- WHAT IS NEEDED: Print back each record unchanged, without pictures.

BEGIN TASK INPUT

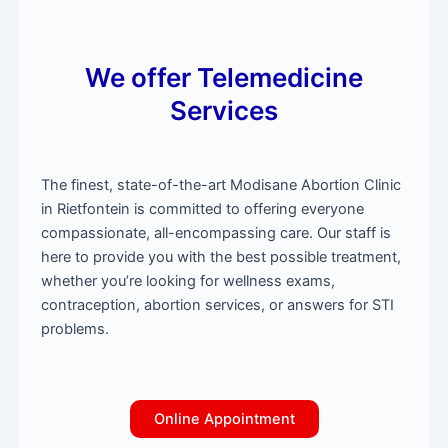
We offer Telemedicine
Services
The finest, state-of-the-art Modisane Abortion Clinic
in Rietfontein is committed to offering everyone
compassionate, all-encompassing care. Our staff is
here to provide you with the best possible treatment,
whether you’re looking for wellness exams,
contraception, abortion services, or answers for STI
problems.
Online Appointment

END TASK INPUT

- YOUR SOLUTION:
We offer Telemedicine
Services
The finest, state-of-the-art Modisane Abortion Clinic
in Rietfontein is committed to offering everyone
compassionate, all-encompassing care. Our staff is
here to provide you with the best possible treatment,
whether you’re looking for wellness exams,
contraception, abortion services, or answers for STI
problems.
Online Appointment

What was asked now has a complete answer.